REPUBLIKA.CO.ID, Pemerintahan Biden akan menambahkan lebih dari 10 perusahaan China ke daftar hitam ekonominya paling cepat Jumat (10/7). Mereka masuk daftar hitam karena adanya dugaan pelanggaran hak asasi manusia dan pengawasan teknologi tinggi di Xinjiang.
Seperti diansir Al Jazeera.com dengan mengutip dua sumber yang didapat kantor Reuters menyatakan bila tindakan Departemen Perdagangan AS mengikuti penambahan lima perusahaan lain dan entitas China lainnya ke daftar hitam atas tuduhan kerja paksa di wilayah barat jauh China.
China pun selama ini terus menolak tuduhan genosida dan kerja paksa di Xinjiang dan mengatakan kebijakannya diperlukan untuk membasmi separatis dan ekstremis agama, yang merencanakan serangan dan memicu ketegangan antara sebagian besar etnis Muslim Uighur dan Han, kelompok etnis terbesar di China.
Kedutaan China di Washington tidak segera menanggapi permintaan komentar soal ini. Salah satu sumber mengatakan departemen perdangan AS berencana untuk menambahkan 14 perusahaan China ke Daftar Entitas untuk pelanggaran yang dilaporkan di Xinjiang. Identitas perusahaan yang ditambahkan itu tidak segera dapat diketahui.

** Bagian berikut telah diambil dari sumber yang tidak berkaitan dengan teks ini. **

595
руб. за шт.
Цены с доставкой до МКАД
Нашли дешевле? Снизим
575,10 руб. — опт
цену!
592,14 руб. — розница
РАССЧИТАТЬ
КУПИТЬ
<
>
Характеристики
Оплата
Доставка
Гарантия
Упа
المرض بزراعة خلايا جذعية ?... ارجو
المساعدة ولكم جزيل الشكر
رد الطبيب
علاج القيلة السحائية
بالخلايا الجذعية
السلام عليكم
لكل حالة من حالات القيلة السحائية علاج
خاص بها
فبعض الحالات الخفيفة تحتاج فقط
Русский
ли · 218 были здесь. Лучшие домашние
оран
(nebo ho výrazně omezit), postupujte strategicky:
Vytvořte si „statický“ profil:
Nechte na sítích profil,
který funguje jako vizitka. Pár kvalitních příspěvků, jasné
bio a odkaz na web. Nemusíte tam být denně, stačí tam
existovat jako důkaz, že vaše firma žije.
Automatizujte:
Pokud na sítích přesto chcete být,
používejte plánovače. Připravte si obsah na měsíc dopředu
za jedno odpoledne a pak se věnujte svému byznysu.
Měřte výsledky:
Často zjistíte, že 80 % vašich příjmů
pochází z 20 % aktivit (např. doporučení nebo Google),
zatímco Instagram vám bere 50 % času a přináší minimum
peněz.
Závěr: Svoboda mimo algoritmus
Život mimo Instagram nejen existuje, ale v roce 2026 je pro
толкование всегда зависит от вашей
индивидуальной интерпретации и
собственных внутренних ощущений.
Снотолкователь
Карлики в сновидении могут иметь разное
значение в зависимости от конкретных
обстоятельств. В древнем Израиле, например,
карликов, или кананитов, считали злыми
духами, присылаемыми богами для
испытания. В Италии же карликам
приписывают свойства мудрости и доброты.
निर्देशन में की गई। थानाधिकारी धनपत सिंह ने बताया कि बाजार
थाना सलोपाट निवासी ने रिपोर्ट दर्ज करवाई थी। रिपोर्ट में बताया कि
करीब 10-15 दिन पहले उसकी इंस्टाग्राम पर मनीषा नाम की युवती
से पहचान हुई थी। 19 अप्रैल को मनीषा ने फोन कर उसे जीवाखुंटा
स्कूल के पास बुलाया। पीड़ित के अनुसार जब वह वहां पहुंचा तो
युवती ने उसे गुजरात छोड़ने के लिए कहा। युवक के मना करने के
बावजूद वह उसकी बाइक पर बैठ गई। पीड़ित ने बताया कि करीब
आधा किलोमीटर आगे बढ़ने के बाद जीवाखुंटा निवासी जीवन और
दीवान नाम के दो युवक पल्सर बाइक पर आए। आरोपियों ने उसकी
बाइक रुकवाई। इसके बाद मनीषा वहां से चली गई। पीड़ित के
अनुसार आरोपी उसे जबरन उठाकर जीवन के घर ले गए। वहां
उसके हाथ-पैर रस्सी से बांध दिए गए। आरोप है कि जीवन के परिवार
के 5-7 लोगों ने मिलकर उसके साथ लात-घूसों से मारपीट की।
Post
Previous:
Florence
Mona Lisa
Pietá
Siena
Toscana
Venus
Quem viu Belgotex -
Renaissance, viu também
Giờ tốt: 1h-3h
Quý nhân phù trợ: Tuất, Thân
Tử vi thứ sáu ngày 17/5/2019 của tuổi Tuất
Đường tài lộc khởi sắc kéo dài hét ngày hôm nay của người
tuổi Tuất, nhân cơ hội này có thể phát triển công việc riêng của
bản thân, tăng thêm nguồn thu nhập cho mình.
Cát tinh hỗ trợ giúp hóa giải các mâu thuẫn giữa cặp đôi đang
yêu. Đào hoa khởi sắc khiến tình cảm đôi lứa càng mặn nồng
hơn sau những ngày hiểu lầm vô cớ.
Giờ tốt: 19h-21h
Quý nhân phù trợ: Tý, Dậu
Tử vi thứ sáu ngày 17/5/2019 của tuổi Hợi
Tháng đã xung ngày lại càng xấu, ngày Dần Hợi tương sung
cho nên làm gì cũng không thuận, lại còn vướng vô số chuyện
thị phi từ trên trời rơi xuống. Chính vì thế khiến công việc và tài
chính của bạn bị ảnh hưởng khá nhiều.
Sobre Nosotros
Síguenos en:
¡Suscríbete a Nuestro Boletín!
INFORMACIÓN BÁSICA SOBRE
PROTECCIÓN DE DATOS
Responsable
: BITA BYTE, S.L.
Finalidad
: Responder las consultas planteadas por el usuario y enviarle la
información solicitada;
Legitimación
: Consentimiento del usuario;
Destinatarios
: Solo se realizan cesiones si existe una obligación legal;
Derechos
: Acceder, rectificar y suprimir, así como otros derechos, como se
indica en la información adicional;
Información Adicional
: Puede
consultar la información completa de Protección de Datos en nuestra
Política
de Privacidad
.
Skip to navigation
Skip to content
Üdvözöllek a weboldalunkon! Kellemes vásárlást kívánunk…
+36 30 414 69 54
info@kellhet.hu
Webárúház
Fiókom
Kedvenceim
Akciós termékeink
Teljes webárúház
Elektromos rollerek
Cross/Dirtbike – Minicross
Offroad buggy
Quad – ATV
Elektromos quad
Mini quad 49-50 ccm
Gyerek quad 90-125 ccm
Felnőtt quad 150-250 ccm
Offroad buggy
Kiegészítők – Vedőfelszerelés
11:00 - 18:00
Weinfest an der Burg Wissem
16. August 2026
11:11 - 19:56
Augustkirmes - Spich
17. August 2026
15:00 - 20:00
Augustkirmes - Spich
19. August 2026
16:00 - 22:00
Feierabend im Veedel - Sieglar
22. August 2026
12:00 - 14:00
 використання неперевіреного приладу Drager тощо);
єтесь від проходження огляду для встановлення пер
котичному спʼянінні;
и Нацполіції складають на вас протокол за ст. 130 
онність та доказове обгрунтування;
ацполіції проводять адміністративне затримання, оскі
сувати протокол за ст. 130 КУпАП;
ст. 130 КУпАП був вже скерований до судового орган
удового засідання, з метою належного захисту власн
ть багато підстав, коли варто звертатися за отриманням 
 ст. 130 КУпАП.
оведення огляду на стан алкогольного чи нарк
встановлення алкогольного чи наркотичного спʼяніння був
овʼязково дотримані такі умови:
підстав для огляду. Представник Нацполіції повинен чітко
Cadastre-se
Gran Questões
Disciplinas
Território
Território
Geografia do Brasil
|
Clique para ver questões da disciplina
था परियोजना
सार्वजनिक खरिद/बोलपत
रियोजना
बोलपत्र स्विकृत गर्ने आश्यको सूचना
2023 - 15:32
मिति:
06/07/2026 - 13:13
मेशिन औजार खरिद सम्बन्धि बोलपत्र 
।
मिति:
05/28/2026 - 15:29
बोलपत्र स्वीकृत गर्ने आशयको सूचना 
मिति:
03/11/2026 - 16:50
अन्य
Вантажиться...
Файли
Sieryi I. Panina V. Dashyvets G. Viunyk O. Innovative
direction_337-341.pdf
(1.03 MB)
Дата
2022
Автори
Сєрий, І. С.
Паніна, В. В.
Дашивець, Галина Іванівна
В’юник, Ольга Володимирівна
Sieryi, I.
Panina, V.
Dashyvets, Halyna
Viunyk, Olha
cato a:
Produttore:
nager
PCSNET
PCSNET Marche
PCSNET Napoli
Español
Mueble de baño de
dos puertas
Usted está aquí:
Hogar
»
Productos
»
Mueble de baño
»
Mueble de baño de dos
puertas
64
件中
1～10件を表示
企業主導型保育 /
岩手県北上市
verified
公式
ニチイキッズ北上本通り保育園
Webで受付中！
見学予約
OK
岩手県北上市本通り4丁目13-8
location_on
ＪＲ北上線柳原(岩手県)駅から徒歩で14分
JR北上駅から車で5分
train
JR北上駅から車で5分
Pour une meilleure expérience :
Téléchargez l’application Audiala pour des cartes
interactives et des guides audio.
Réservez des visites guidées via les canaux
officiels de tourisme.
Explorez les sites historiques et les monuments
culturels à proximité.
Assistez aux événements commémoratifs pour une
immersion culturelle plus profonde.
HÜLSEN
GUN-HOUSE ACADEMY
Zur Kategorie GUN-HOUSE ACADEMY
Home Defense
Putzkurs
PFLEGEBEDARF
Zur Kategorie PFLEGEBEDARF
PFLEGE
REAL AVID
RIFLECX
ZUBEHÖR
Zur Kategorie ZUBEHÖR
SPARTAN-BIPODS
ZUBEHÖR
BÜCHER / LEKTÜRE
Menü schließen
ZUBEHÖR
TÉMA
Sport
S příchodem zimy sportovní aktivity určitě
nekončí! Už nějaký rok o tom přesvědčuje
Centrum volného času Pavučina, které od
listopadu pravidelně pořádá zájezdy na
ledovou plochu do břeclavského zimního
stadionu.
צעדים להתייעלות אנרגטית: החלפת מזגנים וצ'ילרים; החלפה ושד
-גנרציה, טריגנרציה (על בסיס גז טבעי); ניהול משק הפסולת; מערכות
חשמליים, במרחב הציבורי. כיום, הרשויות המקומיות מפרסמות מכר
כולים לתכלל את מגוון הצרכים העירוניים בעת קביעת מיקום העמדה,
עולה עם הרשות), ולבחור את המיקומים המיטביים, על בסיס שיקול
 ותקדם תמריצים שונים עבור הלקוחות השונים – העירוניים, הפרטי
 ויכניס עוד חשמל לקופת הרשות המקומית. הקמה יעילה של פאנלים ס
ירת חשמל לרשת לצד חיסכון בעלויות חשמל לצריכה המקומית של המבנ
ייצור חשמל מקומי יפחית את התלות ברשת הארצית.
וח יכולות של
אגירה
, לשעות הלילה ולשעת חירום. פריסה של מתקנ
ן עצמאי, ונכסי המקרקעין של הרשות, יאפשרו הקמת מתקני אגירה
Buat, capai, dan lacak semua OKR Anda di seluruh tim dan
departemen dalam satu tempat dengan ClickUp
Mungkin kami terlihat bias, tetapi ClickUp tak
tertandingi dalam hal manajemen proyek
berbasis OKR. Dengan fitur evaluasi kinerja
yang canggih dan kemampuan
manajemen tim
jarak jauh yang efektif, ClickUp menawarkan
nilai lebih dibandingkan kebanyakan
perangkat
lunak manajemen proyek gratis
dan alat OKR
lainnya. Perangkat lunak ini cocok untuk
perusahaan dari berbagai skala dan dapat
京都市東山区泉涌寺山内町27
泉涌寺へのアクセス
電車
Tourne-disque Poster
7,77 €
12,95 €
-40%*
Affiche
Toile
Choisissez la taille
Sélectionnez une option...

Beberapa perusahaan dari negara lain juga akan ditambahkan ke daftar hitam departemen perdagangan AS pada hari Jumat. Gedung Putih menolak berkomentar, sementara Departemen Perdagangan tidak segera menanggapi permintaan komentar.
Pelecehan terhadap Uighur Penambahan itu adalah tembakan peringatan terbaru ketika Presiden Joe Biden menekan China atas apa yang dikatakan pemerintah memperburuk pelanggaran hak asasi manusia terhadap penduduk Uighur di Xinjiang. Umumnya, perusahaan yang terdaftar sebagai entitas wajib mengajukan permohonan lisensi dari Departemen Perdagangan dan menghadapi pengawasan ketat ketika mereka meminta izin untuk menerima barang dari pemasok AS.
Bulan lalu, Departemen Perdagangan AS mengatakan pihaknya menambahkan lima entitas China “untuk menerima atau memanfaatkan kerja paksa dalam pelaksanaan kampanye penindasan Republik Rakyat China terhadap kelompok minoritas Muslim di Daerah Otonomi Uyghur Xinjiang”.
Departemen tersebut mengatakan tindakan pada bulan Juni menargetkan kemampuan lima entitas, termasuk perusahaan bahan panel surya yang berbasis di China Hoshine Silicon Industry, agar mengakses komoditas, perangkat lunak, dan teknologiserta tindakan terhadap kampanye penindasan China yang sedang berlangsung terhadap kelompok minoritas Muslim” di Xinjiang.
Dan ini bukan pertama kalinya pemerintah AS menargetkan perusahaan China yang terkait dengan tuduhan aktivitas pengawasan teknologi tinggi di Xinjiang. Pada 2019, pemerintahan Trump menambahkan beberapa perusahaan rintisan kecerdasan buatan top China ke daftar hitam ekonominya karena perlakuannya terhadap minoritas Muslim.
Departemen Perdagangan di bawah Trump menargetkan 20 biro keamanan publik China dan delapan perusahaan termasuk perusahaan pengawasan video Hikvision, serta para pemimpin dalam teknologi pengenalan wajah SenseTime Group dan Megvii Technology. Departemen Perdagangan mengatakan pada 2019 entitas tersebut terlibat dalam “pengawasan teknologi tinggi terhadap warga Uighur, Kazakh, dan anggota kelompok minoritas Muslim lainnya.”
Pakar PBB dan kelompok hak asasi memperkirakan lebih dari satu juta orang, kebanyakan dari mereka adalah warga Uighur dan anggota minoritas Muslim lainnya, telah ditahan dalam beberapa tahun terakhir di sistem kamp yang luas di Xinjiang.